Bright sun and black ice, monochrome trees and wood-blocked paths: our dog took us for a walk down Shepherds Thorn Lane the other day. Thank you, Lucy.



Friday, January 09, 2026

Body Building


Our Sepia Saturday theme this week is "Work In Days Gone By". Most of my family worked in the mills and factories of Yorkshire, but my Great Uncle Albert branched out and became a partner in a firm of motor body builders in Manchester. He left a photographic record of many of his creations, this being one of them. I like to think of it as a piece of mechanical sculpture.



Free School


This is a photo of mine from sixty years ago of a rural school in Ireland. I'm not sure exactly why I took the photo; maybe I just thought it was a colourful scene, or maybe I thought that it captured a changing world. I looked the school up the other day; it is long gone. One of the photo agencies was selling a photograph of the school when it was closed and derelict. You can have mine of when it was open and colourful for nothing.
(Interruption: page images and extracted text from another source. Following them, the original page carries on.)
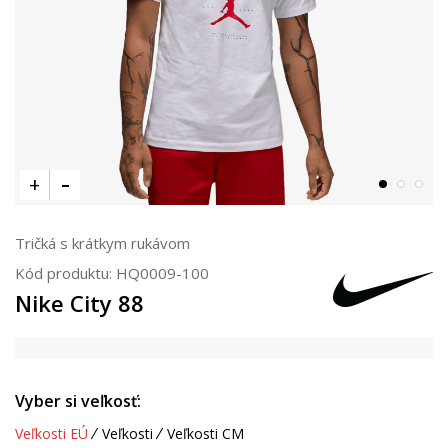
Tričká s krátkym rukávom
Kód produktu:
HQ0009-100
Nike City 88
Vyber si veľkosť:
Veľkosti EÚ
Veľkosti
Veľkosti CM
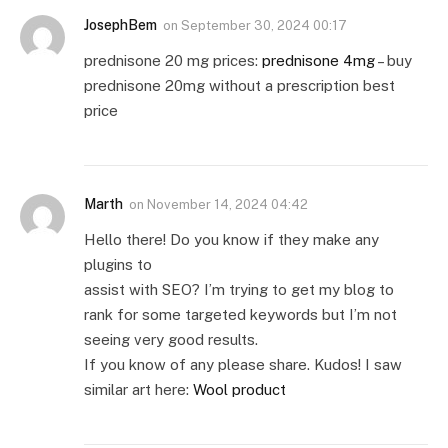
JosephBem
on
September 30, 2024 00:17
prednisone 20 mg prices:
prednisone 4mg
– buy
prednisone 20mg without a prescription best
price
Marth
on
November 14, 2024 04:42
Hello there! Do you know if they make any
plugins to
assist with SEO? I’m trying to get my blog to
rank for some targeted keywords but I’m not
seeing very good results.
If you know of any please share. Kudos! I saw
similar art here:
Wool product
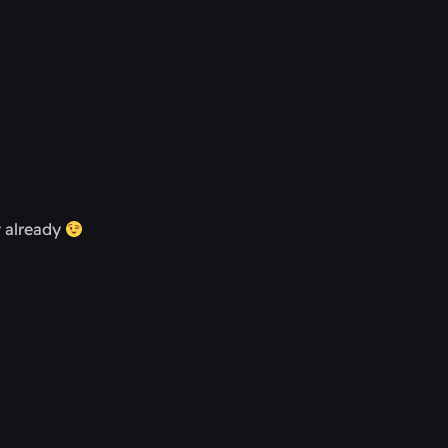
t already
Wednesday, January 07, 2026

Dark Satanic Exclamation Marks



On the second part of our walk around Halifax in the 1930s, note the snow around Halifax Parish Church (nothing changes, does it?), and the black spire of the town hall punctuating the smoke-stacked atmosphere. And note the mills, as dark and satanic as any Blake poem, punctuating the life of the town, their chimneys creating an endless pattern of exclamation marks.



Tuesday, January 06, 2026

Half A Walk



I'm inviting you to come and take a walk around Halifax in the 1930 courtesy of an old picture postcard from my collection. Or rather, half a picture postcard - the image is so full of fascinating detail I have divided it into two and you can see the second half tomorrow. You can start your walk at the station (centre-left) and work you way through the soot-black streets to the unmistakable Piece Hall. Enjoy!



Monday, January 05, 2026

The Fourth Little Piggy



This is one of the old mills that line the Calder and Hebble Navigation as it makes its way through Brighouse. It's like a practical demonstration of every kind of building method known to mankind. If there had been four little piggies in the tale, this is how the fourth piggy would have built his house.



Sunday, January 04, 2026

Back Street, Back Then



I think this is somewhere in Halifax, and I believe I took the photograph sometime in the 1960s. My apologies for not being more exact and for not keeping a proper note of when and where these photographs were taken. I keep records now with endless metadata and geotagged locations. I have nothing better to do now; back then, I had a life to lead.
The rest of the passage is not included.